We conduct ablative experiments to validate the effectiveness of each module in HC-Net, including patient-level multi-task strategy with classification activation map (CAM) and hybrid classification with adaptive noisy-OR gate. We first define the baseline network, called B-Net, with only patient-level classification. Then, we enhance B-Net with the multi-task strategy, denoted as M-Net, which involves CAM for joint learning on the patient level. Eventually, we extend B-Net to our full framework HC-Net, introducing the tooth-level classification and the adaptive noisy-OR gate.

Effectiveness of Multi-task Strategy with CAM. We mainly compare M-Net to B-Net to validate the multi-task strategy with CAM. We show the classification activation area of both methods as the qualitative results in Fig. 2. Obviously, the activation area of B-Net is almost evenly distributed, while M-Net concentrates more on the tooth area. It shows great potential in locating evidence on local areas of the large-scale panoramic X-ray image, which discriminates the features to support classification. Eventually, it contributes to more accurate qualitative results, as shown in Table 2 and Fig. 3.

Table 2. Quantitative comparison for ablation study.
Fig. 3.
figure 3

Illustration of the ROC curves for the comparison and ablation.

Effectiveness of Hybrid Classification with Noisy-OR Gate. We eventually utilize hybrid classification with adaptive noisy-OR Gate, comparing our full framework HC-Net to M-Net. In Table 2 and Fig. 3, we observe that all metrics are dramatically improved. Specifically, the accuracy and F1 score are boosted from \(90.12\%\) and \(91.67\%\), to \(92.59\%\) and \(93.61\%\), respectively. Note that the AUROC is also significantly increased to \(95.81\%\), which verifies that hybrid classification with noisy-OR gate can improve both the accuracy and robustness of our framework.

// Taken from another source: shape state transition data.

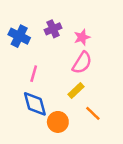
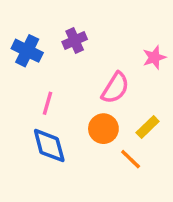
pink star: (82, 37) -> (154, 57), moved
yellow rectangle: (76, 91) -> (148, 127), moved
orange circle: (58, 122) -> (103, 129), moved

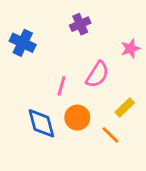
purple cross: (75, 40) -> (80, 24), moved
pink line: (47, 103) -> (61, 86), moved
orange circle: (103, 129) -> (77, 118), moved

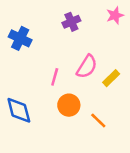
pink star: (130, 49) -> (115, 15), moved
yellow rectangle: (125, 108) -> (111, 78), moved
blue diamond: (41, 123) -> (19, 110), moved

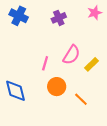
blue cross: (20, 38) -> (19, 16), moved

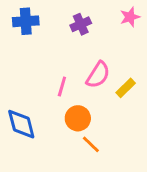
blue cross: (19, 16) -> (26, 21), turned -30
orange line: (81, 99) -> (91, 144), moved

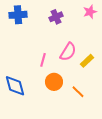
orange line: (91, 144) -> (78, 92), moved

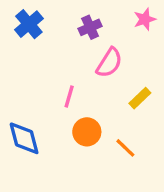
blue cross: (18, 15) -> (29, 24), turned -36
pink semicircle: (68, 52) -> (109, 63), moved

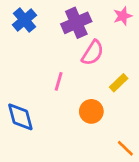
purple cross: (90, 27) -> (76, 23), size x1.5
orange circle: (87, 132) -> (91, 111), moved
orange line: (125, 148) -> (125, 148), moved

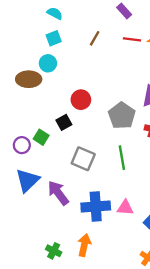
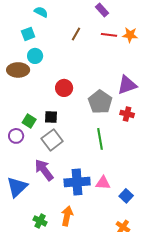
cyan square: (54, 38) -> (28, 34), moved
black square: (64, 122) -> (51, 117), moved, turned 32
purple circle: (22, 145) -> (16, 136), moved
gray square: (83, 159) -> (52, 140), moved, turned 30
blue triangle: (28, 180) -> (17, 187), moved

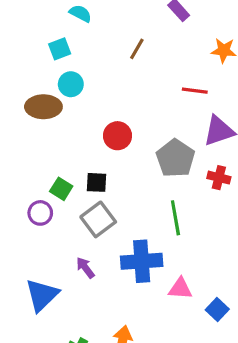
red line: (109, 35) -> (195, 91), moved
purple arrow: (44, 170) -> (85, 268), size x0.6
blue cross: (77, 182) -> (142, 261), moved

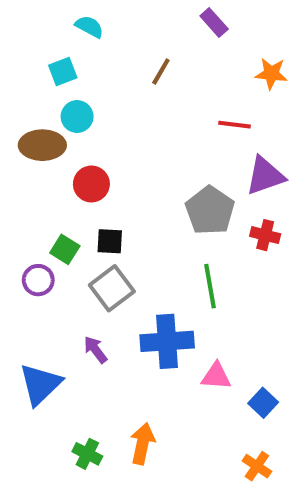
red circle: (117, 136) -> (91, 184), moved

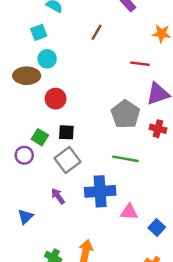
green line: (210, 286) -> (125, 159), turned -70
blue triangle: (40, 384) -> (25, 217), size x0.6

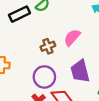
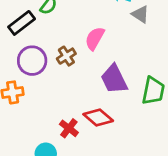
purple circle: (44, 77) -> (32, 61), moved

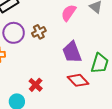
pink semicircle: (95, 38) -> (69, 13), moved
red diamond: (98, 117) -> (78, 80), moved

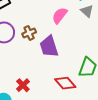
purple trapezoid: (72, 52) -> (49, 47), moved

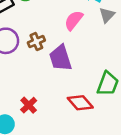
gray triangle: (87, 11) -> (107, 15), turned 32

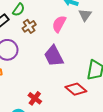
brown cross: (36, 42) -> (29, 26), moved

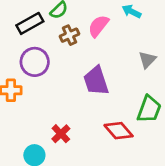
gray triangle: (85, 15) -> (147, 60), moved
pink semicircle: (59, 24) -> (98, 26), moved

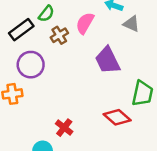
gray triangle: (147, 60) -> (131, 24), moved, turned -42
purple trapezoid: (96, 81) -> (108, 60), moved

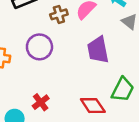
purple circle: (31, 65) -> (39, 47), moved

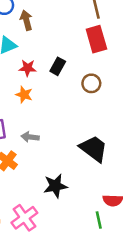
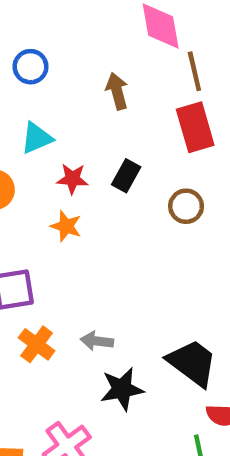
brown arrow: (26, 20) -> (117, 91), moved
gray arrow: (30, 137) -> (97, 341), moved
black trapezoid: (94, 149) -> (192, 363), moved

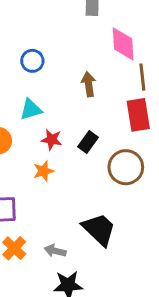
brown circle: (186, 206) -> (126, 167), size x1.5
orange star: (66, 226) -> (43, 171), turned 30
black trapezoid: (192, 363) -> (99, 229), moved

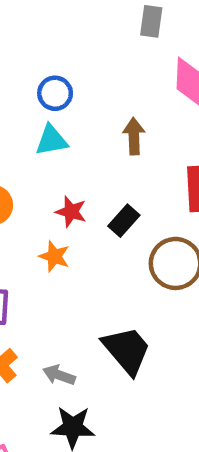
cyan triangle: (31, 109) -> (52, 140), moved
orange star: (43, 171) -> (54, 256), turned 30

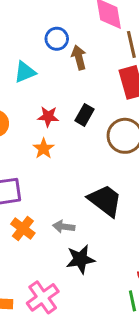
blue circle: (55, 93) -> (57, 39), moved
orange star: (54, 256) -> (44, 149), turned 30

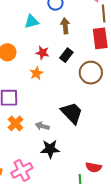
brown arrow: (79, 57) -> (65, 26), moved

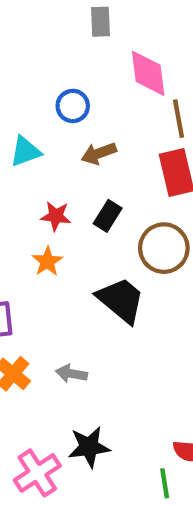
brown arrow: (65, 26) -> (99, 153), turned -98
black trapezoid: (72, 113) -> (121, 300), moved
black star: (50, 149) -> (89, 447), moved

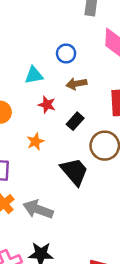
red star: (56, 216) -> (47, 105), moved
gray arrow: (71, 374) -> (38, 209), size x1.6

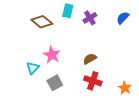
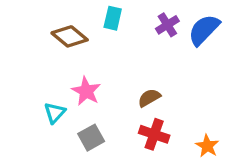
purple cross: (90, 18) -> (167, 25), moved
blue semicircle: (123, 18) -> (204, 30), size x1.5

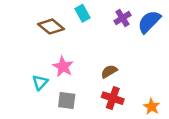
cyan rectangle: (113, 18) -> (82, 13), turned -42
gray square: (91, 138) -> (67, 101), turned 36

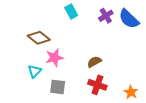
blue semicircle: (149, 22) -> (129, 19), turned -90
brown diamond: (51, 27) -> (39, 38), moved
pink star: (63, 67) -> (54, 58), turned 30

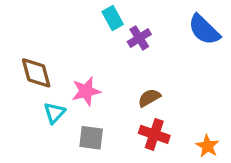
purple cross: (106, 16) -> (139, 38), moved
brown diamond: (39, 38) -> (36, 73), moved, turned 35

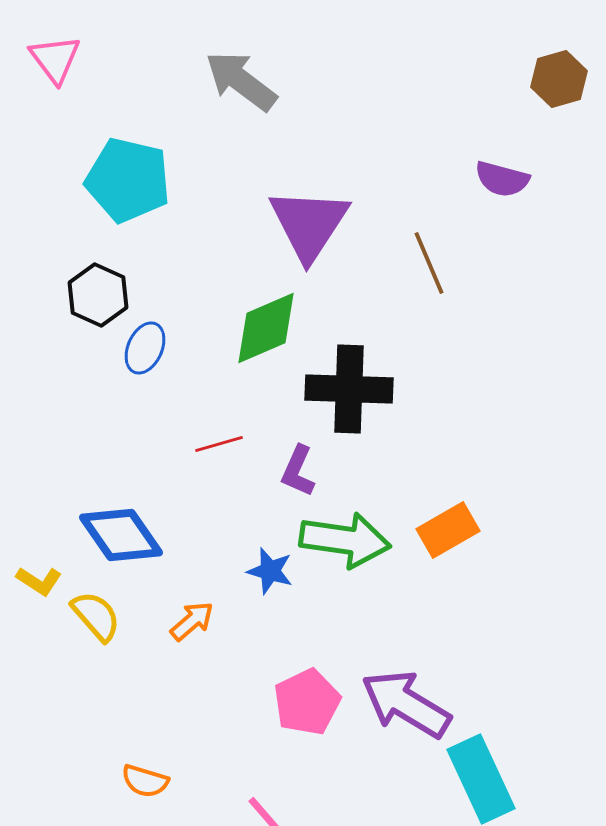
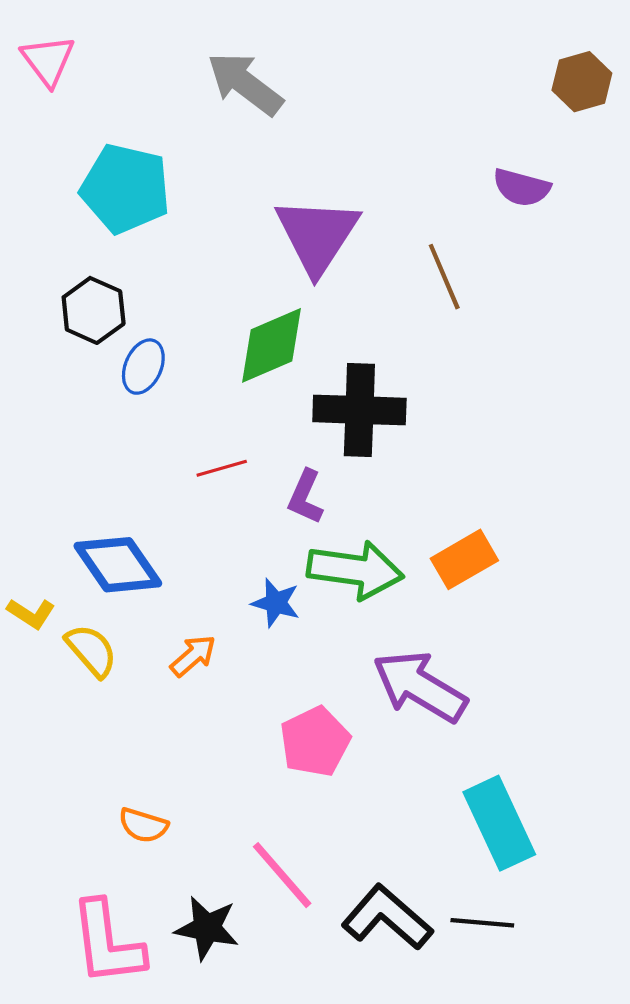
purple arrow: (406, 704) -> (420, 687), moved

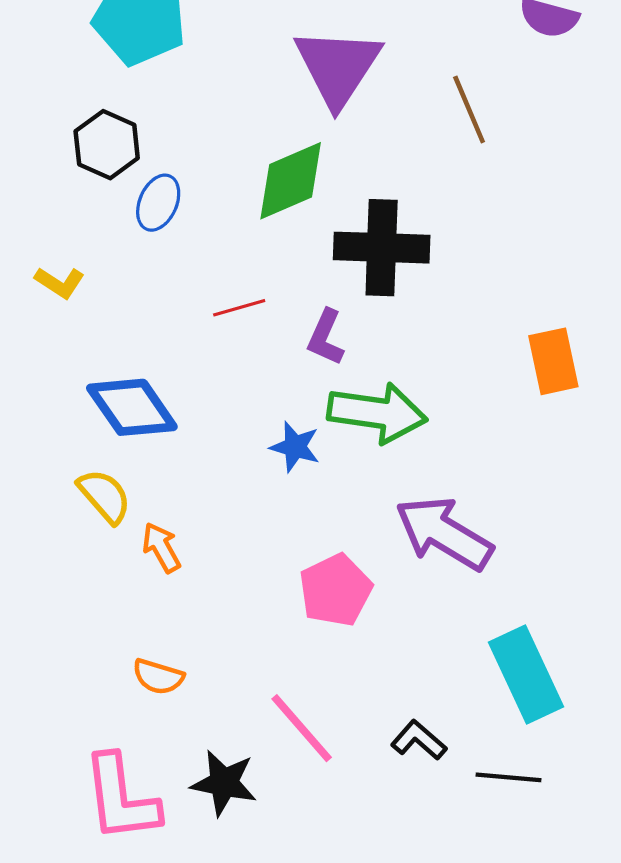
orange rectangle: (464, 559) -> (553, 361), moved, turned -72
yellow L-shape: (31, 613) -> (60, 283), moved
orange arrow: (193, 656) -> (161, 547), moved, turned -78
black L-shape: (387, 917) -> (419, 740), moved, size x0.6

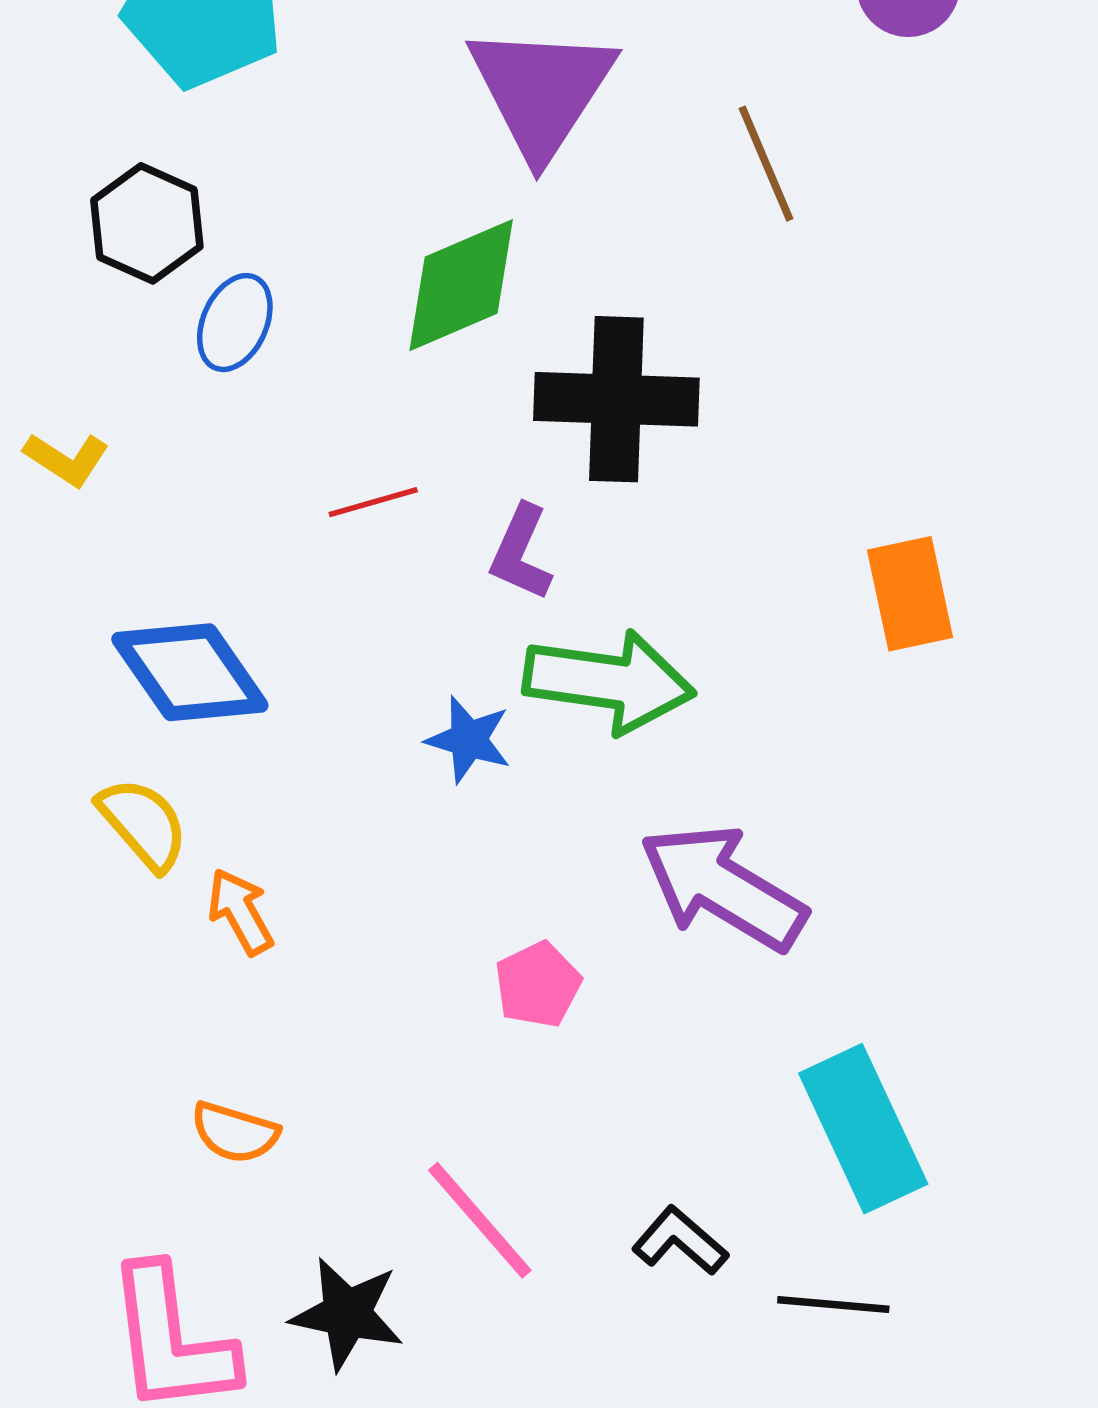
pink pentagon: (336, 590) -> (538, 985), size x0.7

3.4 Implementation Details

Our framework is implemented based on the PyTorch platform and is trained with a total of 200 epochs on the NVIDIA A100 GPU with 80GB memory. The feature extractors are based on DenseNet [6]. We use the Adam optimizer with the initial learning rate of 0.001, which is divided by 10 every 50 epochs. Note that in the learnable noisy-or gate, we utilize the probabilities of the top 3 teeth to make predictions for the final outcome.

4 Conclusion

We propose a hybrid classification network, HC-Net, for automatic periodontal disease diagnosis from panoramic X-ray images. In tooth-level, we introduce instance segmentation to help extract features for tooth-level classification. In patient-level, we adopt the multi-task strategy that jointly learns the patient-level classification and CAM. Eventually, a novel learnable adaptable noisy-OR gate integrates both levels to return the final diagnosis. Notice that we significantly utilize the clinical golden standard instead of unconvincing radiographic annotations. Extensive experiments have demonstrated the effectiveness of our proposed HC-Net, indicating the potential to be applied in real-world clinics.